(Collected data)
======

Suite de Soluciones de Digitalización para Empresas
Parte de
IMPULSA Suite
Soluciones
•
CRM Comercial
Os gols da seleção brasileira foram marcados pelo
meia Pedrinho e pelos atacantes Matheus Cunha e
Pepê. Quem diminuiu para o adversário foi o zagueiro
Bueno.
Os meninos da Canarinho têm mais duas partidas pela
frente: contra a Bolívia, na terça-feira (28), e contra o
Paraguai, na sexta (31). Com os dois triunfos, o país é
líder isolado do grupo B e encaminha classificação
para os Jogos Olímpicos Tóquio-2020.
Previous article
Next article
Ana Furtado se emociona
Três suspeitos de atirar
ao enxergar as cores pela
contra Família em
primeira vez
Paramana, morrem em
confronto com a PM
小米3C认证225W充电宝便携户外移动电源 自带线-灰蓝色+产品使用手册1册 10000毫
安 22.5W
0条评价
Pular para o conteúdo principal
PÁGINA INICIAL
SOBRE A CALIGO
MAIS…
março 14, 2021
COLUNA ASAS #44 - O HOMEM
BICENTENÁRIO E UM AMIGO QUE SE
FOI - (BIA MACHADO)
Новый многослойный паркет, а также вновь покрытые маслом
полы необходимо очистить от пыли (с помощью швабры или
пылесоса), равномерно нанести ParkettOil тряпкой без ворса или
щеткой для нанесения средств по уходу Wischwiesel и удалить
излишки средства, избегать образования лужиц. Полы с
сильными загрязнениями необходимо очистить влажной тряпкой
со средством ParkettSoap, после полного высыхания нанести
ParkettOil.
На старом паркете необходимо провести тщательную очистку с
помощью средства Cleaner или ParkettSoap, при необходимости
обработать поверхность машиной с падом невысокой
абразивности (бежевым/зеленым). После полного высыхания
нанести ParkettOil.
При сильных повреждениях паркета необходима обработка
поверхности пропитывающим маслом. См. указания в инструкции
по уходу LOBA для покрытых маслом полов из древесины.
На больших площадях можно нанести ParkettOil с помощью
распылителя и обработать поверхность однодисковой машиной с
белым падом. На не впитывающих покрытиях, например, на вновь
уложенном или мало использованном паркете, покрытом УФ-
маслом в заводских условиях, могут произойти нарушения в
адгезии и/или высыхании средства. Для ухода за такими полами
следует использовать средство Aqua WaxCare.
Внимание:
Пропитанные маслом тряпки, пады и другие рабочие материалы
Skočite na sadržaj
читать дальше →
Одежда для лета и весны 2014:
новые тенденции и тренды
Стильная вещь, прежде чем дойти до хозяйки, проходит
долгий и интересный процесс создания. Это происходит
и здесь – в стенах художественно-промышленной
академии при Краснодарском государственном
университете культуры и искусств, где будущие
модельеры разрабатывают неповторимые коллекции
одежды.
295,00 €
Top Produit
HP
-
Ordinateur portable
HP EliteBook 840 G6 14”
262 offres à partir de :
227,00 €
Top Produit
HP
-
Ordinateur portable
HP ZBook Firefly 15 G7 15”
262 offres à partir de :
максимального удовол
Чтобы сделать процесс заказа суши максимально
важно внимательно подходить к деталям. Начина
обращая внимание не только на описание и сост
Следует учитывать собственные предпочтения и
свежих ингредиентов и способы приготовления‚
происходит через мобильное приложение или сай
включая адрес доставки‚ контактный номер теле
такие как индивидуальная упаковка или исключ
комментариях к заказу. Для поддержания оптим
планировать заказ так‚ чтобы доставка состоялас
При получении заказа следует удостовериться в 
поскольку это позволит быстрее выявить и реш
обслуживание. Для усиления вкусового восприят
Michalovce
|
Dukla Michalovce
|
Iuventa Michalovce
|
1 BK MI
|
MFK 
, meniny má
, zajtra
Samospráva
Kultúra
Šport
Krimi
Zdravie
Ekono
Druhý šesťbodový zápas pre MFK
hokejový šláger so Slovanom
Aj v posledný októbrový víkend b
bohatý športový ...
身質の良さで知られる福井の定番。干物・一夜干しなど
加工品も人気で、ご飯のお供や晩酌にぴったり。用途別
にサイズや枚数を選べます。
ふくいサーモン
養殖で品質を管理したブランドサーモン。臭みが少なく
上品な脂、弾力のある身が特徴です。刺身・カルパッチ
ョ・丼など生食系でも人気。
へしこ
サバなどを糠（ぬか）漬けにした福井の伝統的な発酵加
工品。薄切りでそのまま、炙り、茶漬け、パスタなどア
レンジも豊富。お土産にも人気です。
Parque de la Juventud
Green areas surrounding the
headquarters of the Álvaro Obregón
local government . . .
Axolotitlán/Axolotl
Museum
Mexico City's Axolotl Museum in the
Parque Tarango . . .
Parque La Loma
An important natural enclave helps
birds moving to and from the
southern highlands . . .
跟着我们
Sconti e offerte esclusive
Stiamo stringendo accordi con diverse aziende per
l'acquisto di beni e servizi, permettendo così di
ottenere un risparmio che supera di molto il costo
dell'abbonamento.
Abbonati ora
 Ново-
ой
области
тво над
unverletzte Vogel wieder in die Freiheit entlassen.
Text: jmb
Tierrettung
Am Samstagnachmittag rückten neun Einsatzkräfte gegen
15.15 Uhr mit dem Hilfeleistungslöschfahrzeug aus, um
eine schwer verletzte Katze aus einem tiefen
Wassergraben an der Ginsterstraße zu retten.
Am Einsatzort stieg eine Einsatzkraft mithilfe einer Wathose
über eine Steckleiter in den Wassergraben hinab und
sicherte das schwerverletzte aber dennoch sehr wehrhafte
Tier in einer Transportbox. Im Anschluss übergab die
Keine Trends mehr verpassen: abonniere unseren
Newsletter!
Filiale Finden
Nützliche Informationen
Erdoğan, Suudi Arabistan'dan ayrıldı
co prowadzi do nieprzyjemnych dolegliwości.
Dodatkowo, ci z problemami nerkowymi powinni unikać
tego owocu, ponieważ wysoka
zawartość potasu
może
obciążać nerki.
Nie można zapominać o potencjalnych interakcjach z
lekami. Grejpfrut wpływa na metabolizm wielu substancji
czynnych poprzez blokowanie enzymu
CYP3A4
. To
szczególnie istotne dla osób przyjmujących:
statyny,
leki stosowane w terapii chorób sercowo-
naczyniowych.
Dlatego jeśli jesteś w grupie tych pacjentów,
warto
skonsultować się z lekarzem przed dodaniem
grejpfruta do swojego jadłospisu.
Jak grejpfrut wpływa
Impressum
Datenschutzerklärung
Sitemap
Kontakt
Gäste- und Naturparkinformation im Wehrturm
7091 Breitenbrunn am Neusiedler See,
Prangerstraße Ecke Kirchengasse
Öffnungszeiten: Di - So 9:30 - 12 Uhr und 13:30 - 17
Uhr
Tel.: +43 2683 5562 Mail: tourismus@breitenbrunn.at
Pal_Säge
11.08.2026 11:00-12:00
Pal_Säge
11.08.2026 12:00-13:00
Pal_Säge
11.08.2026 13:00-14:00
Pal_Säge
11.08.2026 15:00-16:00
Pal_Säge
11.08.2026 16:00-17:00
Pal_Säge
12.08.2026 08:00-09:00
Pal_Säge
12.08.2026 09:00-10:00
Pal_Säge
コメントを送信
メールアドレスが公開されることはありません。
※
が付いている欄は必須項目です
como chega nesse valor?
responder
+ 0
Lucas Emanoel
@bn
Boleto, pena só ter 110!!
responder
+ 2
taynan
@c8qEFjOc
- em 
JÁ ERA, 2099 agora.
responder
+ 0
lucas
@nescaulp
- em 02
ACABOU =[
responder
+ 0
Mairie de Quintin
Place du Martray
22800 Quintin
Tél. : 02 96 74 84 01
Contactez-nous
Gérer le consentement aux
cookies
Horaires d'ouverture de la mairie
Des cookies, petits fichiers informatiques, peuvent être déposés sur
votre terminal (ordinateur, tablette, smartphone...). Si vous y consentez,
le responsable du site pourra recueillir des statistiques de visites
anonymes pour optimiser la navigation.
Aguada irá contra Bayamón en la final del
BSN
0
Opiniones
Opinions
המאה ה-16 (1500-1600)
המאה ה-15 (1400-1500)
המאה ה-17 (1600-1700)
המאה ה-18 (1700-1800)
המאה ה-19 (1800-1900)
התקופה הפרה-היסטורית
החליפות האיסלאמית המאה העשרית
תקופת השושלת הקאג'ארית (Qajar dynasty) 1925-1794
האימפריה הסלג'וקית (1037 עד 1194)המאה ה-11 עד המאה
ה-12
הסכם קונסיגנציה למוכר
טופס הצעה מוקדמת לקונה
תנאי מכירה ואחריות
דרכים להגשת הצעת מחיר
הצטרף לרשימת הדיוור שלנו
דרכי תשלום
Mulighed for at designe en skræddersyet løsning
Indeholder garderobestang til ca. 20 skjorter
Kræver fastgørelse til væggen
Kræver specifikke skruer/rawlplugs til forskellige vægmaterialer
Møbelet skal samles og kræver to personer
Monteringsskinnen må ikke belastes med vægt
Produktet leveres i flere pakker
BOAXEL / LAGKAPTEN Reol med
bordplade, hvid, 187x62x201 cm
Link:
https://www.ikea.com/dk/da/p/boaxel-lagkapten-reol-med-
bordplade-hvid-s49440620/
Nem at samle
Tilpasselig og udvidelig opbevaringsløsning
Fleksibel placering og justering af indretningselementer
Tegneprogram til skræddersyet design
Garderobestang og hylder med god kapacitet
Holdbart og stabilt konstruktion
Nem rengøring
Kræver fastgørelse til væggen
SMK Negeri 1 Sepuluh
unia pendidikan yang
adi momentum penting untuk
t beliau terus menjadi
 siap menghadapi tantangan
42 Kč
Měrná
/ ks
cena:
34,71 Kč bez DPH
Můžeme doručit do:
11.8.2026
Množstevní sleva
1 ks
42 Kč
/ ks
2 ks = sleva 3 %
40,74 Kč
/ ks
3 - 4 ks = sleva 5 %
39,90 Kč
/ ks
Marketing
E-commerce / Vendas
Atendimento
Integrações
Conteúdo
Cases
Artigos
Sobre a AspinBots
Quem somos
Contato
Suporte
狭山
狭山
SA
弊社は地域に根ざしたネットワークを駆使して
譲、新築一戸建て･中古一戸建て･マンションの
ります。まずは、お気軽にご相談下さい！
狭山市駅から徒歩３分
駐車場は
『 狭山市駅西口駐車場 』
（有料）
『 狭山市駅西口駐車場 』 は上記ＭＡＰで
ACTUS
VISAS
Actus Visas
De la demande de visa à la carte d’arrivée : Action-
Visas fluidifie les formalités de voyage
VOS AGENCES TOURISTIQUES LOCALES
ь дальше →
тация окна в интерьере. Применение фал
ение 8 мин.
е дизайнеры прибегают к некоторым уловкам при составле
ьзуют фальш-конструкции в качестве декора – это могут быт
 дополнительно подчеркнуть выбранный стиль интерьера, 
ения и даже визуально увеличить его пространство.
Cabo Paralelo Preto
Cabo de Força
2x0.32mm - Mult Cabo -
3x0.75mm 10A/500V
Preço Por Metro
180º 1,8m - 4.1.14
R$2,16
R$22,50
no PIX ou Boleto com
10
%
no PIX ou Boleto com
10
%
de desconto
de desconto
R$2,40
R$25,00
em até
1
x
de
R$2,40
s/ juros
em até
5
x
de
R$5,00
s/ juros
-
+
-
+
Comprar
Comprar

======

▸ **Exercise**
Line by line, count how many lines of the entries contain the word "помощью", and give only that number.

▸ **Answer for the task**
3